In the study, investigators employed advanced multiomic spatial analyses on tumors from triple-negative breast cancer tissue samples. They found that the accumulation of MGAT1—an enzyme that plays a vital role in protein folding other vital cellular functions—led to the suppression of T-cells. This suppression makes tumors resistant to current immunotherapies, preventing the body’s natural defenses from fighting the cancer.

Scientists found that MGAT1 does this by influencing another molecule, CD73, which prevents immune cells—specifically CD8+ T cells—from effectively killing the cancer cells.

Normally, CD73 sits on the surface of tumor cells, where it works to suppress the immune system. When MGAT1 is overactive, it helps CD73 move more easily to the tumor’s surface by chemically modifying it.

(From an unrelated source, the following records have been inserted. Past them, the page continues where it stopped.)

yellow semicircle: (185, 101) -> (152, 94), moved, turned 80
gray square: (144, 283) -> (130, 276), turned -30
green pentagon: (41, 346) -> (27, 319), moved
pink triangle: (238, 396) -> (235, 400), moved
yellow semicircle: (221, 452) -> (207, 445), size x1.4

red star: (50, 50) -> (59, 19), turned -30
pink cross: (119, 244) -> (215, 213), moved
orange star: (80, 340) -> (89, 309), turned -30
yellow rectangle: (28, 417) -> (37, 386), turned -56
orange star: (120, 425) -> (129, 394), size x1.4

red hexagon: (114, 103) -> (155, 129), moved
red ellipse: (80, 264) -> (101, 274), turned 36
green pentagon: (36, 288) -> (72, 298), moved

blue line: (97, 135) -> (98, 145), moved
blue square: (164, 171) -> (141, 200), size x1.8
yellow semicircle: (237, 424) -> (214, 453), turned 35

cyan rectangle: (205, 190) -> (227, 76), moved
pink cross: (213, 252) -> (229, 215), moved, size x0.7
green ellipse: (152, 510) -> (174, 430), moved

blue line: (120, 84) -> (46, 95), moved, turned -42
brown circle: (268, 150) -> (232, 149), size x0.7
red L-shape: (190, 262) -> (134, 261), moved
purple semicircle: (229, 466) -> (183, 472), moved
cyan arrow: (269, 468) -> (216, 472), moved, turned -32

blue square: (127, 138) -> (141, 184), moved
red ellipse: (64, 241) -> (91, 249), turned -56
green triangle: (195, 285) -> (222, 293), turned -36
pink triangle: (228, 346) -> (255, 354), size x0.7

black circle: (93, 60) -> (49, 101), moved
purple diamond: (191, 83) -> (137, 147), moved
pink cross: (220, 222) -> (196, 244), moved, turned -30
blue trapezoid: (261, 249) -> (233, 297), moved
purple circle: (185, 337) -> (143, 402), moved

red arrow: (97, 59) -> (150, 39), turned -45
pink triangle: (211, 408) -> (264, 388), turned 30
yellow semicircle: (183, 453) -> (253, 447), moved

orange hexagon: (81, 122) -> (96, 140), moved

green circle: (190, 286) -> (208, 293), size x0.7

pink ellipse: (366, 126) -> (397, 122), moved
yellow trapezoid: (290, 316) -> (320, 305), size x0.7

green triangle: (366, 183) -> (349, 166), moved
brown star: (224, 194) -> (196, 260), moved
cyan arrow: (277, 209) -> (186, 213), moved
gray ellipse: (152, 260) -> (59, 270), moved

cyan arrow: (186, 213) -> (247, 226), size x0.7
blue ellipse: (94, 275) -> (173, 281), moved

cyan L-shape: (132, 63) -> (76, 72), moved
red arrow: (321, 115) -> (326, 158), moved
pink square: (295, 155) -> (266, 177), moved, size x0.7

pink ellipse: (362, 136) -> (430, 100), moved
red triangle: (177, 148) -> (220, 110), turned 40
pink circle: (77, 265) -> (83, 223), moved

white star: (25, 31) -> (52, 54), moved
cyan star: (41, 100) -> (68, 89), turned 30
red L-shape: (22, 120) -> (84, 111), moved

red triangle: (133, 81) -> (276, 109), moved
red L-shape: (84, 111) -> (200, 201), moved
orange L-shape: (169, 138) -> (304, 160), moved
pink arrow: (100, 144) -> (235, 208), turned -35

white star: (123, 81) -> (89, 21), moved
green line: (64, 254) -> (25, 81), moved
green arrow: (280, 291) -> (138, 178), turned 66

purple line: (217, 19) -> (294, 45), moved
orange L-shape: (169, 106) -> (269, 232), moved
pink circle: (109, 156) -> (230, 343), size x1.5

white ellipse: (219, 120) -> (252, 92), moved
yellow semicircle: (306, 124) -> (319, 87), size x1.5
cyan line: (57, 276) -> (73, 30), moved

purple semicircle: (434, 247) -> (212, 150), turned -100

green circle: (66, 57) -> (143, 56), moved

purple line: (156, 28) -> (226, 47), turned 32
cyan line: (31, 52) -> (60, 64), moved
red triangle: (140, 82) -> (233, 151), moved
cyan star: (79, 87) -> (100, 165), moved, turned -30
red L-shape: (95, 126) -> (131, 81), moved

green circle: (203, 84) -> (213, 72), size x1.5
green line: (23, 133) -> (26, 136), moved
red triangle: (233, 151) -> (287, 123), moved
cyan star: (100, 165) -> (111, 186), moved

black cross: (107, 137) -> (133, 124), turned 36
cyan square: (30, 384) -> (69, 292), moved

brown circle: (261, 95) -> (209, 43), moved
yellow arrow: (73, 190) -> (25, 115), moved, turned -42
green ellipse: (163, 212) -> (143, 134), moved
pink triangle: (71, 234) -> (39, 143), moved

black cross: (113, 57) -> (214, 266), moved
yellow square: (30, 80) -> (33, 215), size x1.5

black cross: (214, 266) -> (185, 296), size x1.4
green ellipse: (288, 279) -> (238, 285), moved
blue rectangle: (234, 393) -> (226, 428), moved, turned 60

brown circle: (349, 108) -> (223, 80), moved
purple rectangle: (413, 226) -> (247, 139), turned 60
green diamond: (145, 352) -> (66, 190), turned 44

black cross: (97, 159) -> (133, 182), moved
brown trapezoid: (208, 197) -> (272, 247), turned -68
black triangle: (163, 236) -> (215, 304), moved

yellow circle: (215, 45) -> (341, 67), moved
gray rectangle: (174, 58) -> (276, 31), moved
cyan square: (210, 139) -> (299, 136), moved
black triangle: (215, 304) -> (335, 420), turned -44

This leads to an increase in CD73 levels, making tumors even better at evading detection, according to the findings.

“We found that MGAT1 actually caused the abnormal CD73 upregulation in cancer cells,” Zhang said.

Finally, investigators used a newly developed inhibitor, W-GTF01, and found that it successfully blocked interactions between MGAT1 and CD73, reversing immune suppression and restoring the ability of CD8+ T cells to attack the tumors.

The tumors were then more susceptible to current immunotherapies, according to the findings.

This discovery holds promise for triple-negative breast cancer, which is notoriously aggressive and difficult to treat, Zhang said.

“We identified a small molecule that can interrupt the interaction between MGAT1 and CD73,” Zhang said. “Therefore, this can influence the downstream immunosuppressive activity and basically revive anti-tumor immune responses.”

Moving forward, Zhang and his collaborators will work to develop the approach further and move toward clinical trials, he said.

The study was supported by National Institutes of Health grants R01CA222963, R01CA250101 and R01CA258857.

Zhang is also a co-leader of the Tumor Environment and Metastasis Program and a co-leader of Cancer Immunotherapy Initiative at the Robert H. Lurie Comprehensive Cancer Center of Northwestern University and a member of the Center for Human Immunobiology.